The key, according to Rutkowski, is to start with a “human in the loop” model and gradually increase autonomy as confidence grows. This pragmatic approach demystifies the AI and demonstrates its value by tackling low-risk, high-friction tasks first.
“With Agentic AI, you can now take all the clinical data you have… and compare it to the medical policy and render a decision. But it can be done in parallel to what the medical director’s doing till you feel comfortable enough that, yeah, they’re aligned all the time… So, you can shift it left, if you will, from that parallel processing to putting it right in front of the medical director… to saying, ‘You know what?
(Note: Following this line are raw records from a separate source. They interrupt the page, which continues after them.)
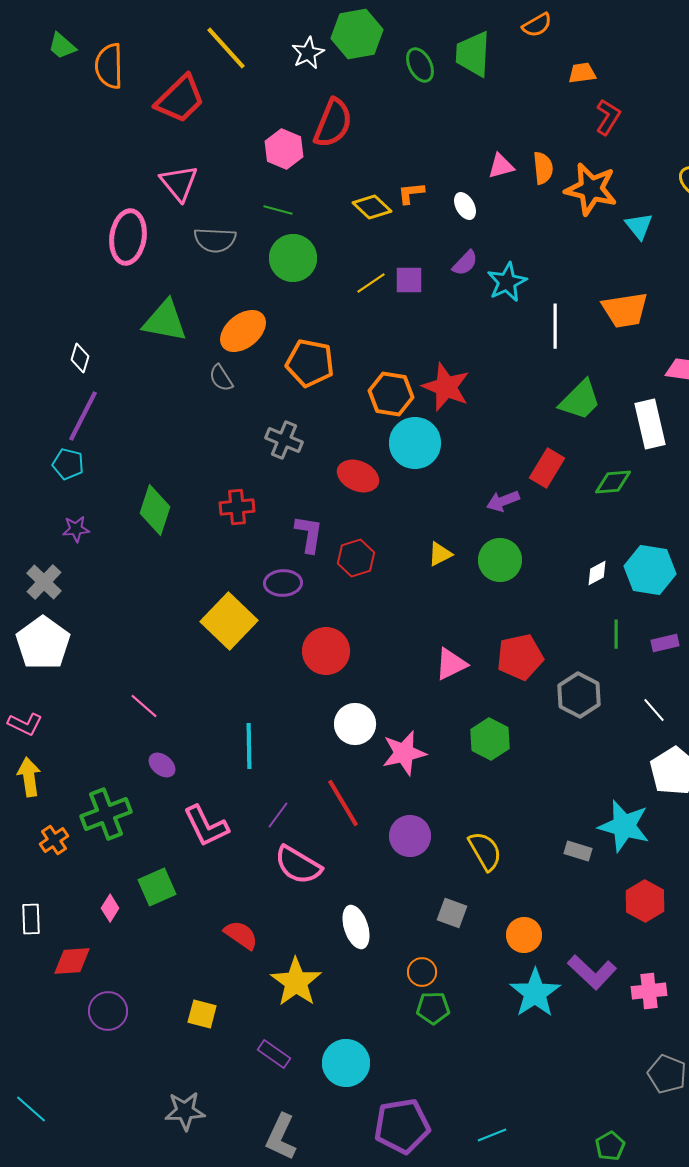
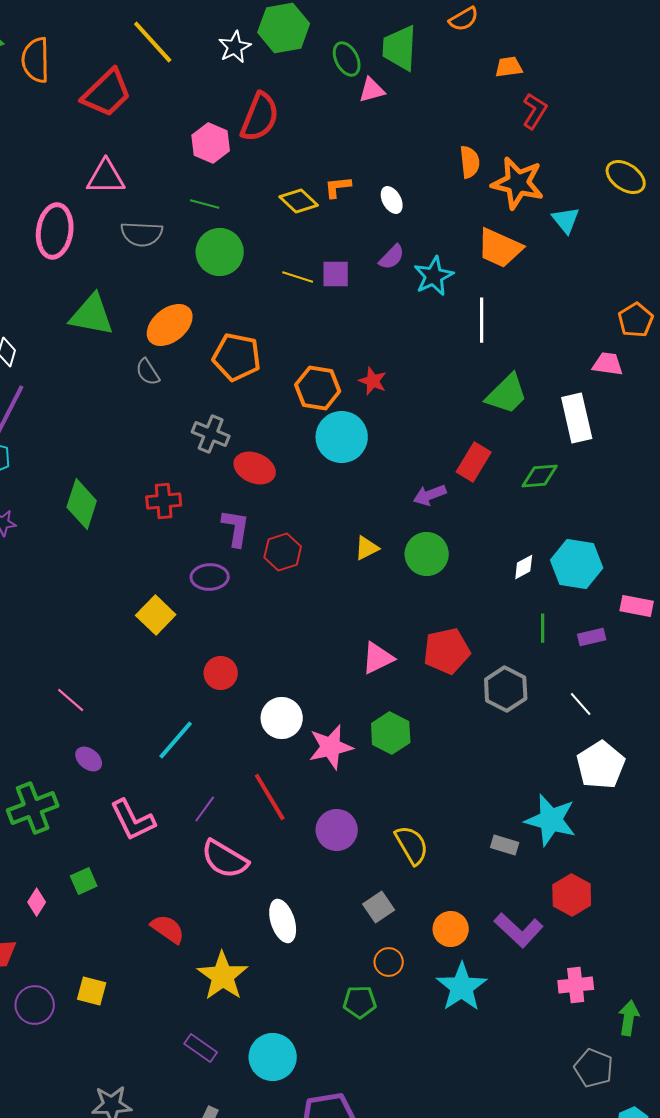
pink triangle: (501, 166) -> (372, 90), moved
pink triangle: (179, 183) -> (106, 177), turned -51
yellow line: (371, 283) -> (298, 277), turned 52
orange trapezoid: (625, 310) -> (500, 248), moved, turned 33
red star: (446, 387) -> (373, 381), size x0.6
red ellipse: (358, 476) -> (255, 468), moved
yellow square: (229, 621) -> (156, 615), size x0.7
red circle: (326, 651) -> (221, 673), moved, size x0.7
green hexagon: (490, 739) -> (391, 733), moved
cyan line: (249, 746) -> (176, 740), turned 42
green square: (157, 887) -> (84, 881), size x0.7
gray square: (452, 913) -> (379, 907), turned 36
orange circle: (422, 972) -> (389, 962), moved
purple L-shape: (592, 972) -> (519, 930), moved
yellow square: (202, 1014) -> (92, 991), moved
We’re just gonna let that go because it makes sense.’”
This “shift left” methodology is a perfect playbook for marketing leaders. Instead of flipping a switch and allowing an AI to autonomously manage a budget or launch a campaign, start in parallel. Have the AI recommend audience segments, but have a marketing manager approve them. Let it generate campaign performance summaries with insights, but have an analyst verify them. Over time, as the AI’s decisions consistently align with your experts’ judgment on routine tasks, you can confidently automate those approvals. This frees your most valuable talent from the drudgery of administrative oversight and allows them to focus on strategy, creativity, and the complex edge cases where their expertise truly matters. It reframes AI from a threat to a force multiplier, supplementing your team’s ability to do what they do best.
The journey toward agentic AI is less a technological sprint and more an organizational marathon. It begins not with a data science project, but with a strategic recognition that current operational models are unsustainable at scale. From there, it requires a deep, architectural commitment to unifying data, workflows, and intelligence onto a coherent platform. This is the unglamorous, foundational work that separates organizations that can merely talk about AI from those that can actually deploy it to drive meaningful, autonomous action across the enterprise.
While the specifics of enGen’s work are rooted in healthcare, the principles are universal. Marketing leaders stand at a similar crossroads, facing their own pressures of scale, complexity, and burnout. The future of a truly agile brand lies not just in smarter insights or faster content, but in building an operational nervous system capable of acting on intelligence with speed and precision. The path forward requires a pragmatic, human-centric approach to adoption that builds trust and empowers experts. The question for leaders, then, is not whether agentic AI is coming, but whether the chassis of their marketing organization is ready for the journey.